本来は女性二人で歌う曲なのだが、見事なほどにシンクロしており、むしろ二人のために作られた曲ではないかと思わせるほどであった。
「久郎、ちょっとこっちに」
歌が終わった直後に結希が、少し離れたところで手招きをする。
俺は意図を理解し、耳を近づけた。
他の人に聞こえないよう、小声で話す結希。
「歌っているときに、奏の心が伝わってきたんだよ!」
「それは、本当なのか?!」
思い当たるのは、俺たち二人で行う『シンクロニシティ』。
それと同じ現象が、発生していたというのだ。
さすがにこれは、予想外である。
「鎖に縛られて、がんじがらめになって……それでも救いを求める姿が見えたんだ」
「もしそれが本当ならば、救い出す必要がありそうだな」
もしかしたら、俺でもその光景が見られるかもしれない。
奏にお願いして、『猛毒』を意味する曲を共に歌うことにした。
結希のシンクロニシティと、非常によく似た現象が発生する。
しかし、彼女の姿は毒に侵されており、息をするのもやっとのように感じられる。
……それほどまでの、闇を抱えているというのか。
歌い終わるころには、俺は汗だくになっていた。
もう一度これを行ったら、もしかしたら彼女の毒によって俺が倒れるかもしれない。
結希やめあも苦しそうな表情をしており、明らかに歌に「毒されて」いるのを感じた。
「これは、きついな。正直俺では、抱えきれない」
「でも、彼女は生きている。だったら、救えるはずだよ!」
こうなってしまった結希は、止めることができない。
彼自身、神崎夫妻に救われたこともあり、人を救うことに対する強い思いがあるのだ。
「暗い曲は、嫌なの! これをやるの!」
めあがマイクを手に取り、民謡が流れ出した。
外国語の歌詞であるが、比較的単純なのでめあでも歌えるようだ。
リズム感が良く、心を侵した毒が抜けていくのを感じる。
こうしてみると、めあはかなり「気配り上手」なのかもしれない。
奔放な言葉に惑わされそうになるが、本質の部分では俺たちよりも大人な部分があるのでは? と感じた。
その後も、いくつかの歌を楽しんだ。
結希は思春期の揺れ動く心を歌い、俺は心優しい雪だるまを歌う。
ソロで歌う形になったが、それでも評判は非常に良く、少しだけ自信を取り戻すことができた。

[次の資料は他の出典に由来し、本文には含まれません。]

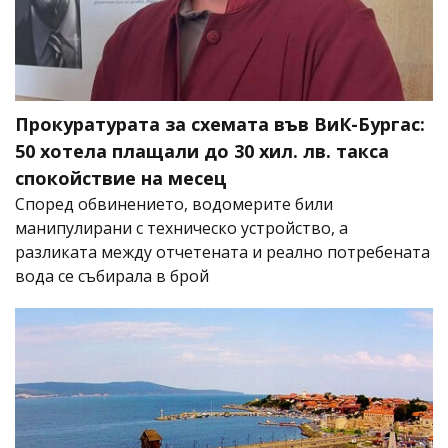
Прокуратурата за схемата във ВиК-Бургас:
50 хотела плащали до 30 хил. лв. такса
спокойствие на месец
Според обвинението, водомерите били
манипулирани с техническо устройство, а
разликата между отчетената и реално потребената
вода се събирала в брой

「ふぅ、喉が渇いたな。俺が代表して取ってくるから、飲みたいものを言ってくれ」
それぞれのリクエストを聞き、ドリンクコーナーに向かう。
ついでにめあが頼んだ、ソフトクリームもトレーに乗せた。
そうして、戻ろうとしたその時……聞き覚えのある歌声が、俺の耳に入ってきた。
しっとりとした感じであるが、その中に若々しさも感じられる。
この声を、聴き間違えることはない。
歌い終わったタイミングで、俺はドアをノックする。
そこにいたのは、藤花家の舞であった。
「びっくりしたわよ。こういうお店で、ドアを叩かれることはまずないから」
「こちらもびっくり、だ。カラオケが好きなのか?」
少なくとも、聞こえてきた歌声は「プロ顔負け」のレベルである。
俺たちと比べても、そん色ないと言えるだろう。
「呪文の詠唱にも、歌は有効なのよ。気分転換と訓練を兼ねて、たまにやっているわ」
「だったら、俺たちと一緒に歌わないか? 聞いてほしいものがある」
真剣な俺の表情に、何かを察したのだろう。
舞は俺の提案を、受けてくれた。
電話機から、舞が部屋を変更する旨を受付に伝える。
「ただいま。サプライズゲストを呼んできたぞ!」
全員、驚いていた。
そもそも彼女は、こんなところで一人、カラオケをするような人ではない。
「それで、誰の曲を聞いてほしいの? 教えてちょうだい」
俺は、奏にもう一曲、自信がある曲を歌ってほしいと願った。
「分かりました。飲み物を口にしたら、歌うことにします」
すんなりと了承されて、ホッとする。
彼女の曲は、俺たちでは判断できないほどの効果をもたらしている。
果たして舞は、どう判断するのだろうか。
めあが歌ったのは「ぽっぴっ〇ー」、結希と奏が歌ったのは「Pr〇mise」、久郎と奏が歌ったのは「カンタ〇ラ」、その後にめあが歌ったのは「lev〇n Polkka」、結希が「テレカク〇思春期」、久郎が「スノー〇ン」になるの。
元々ボカロ小説として書こうとしていたらしくて、こうなっているの。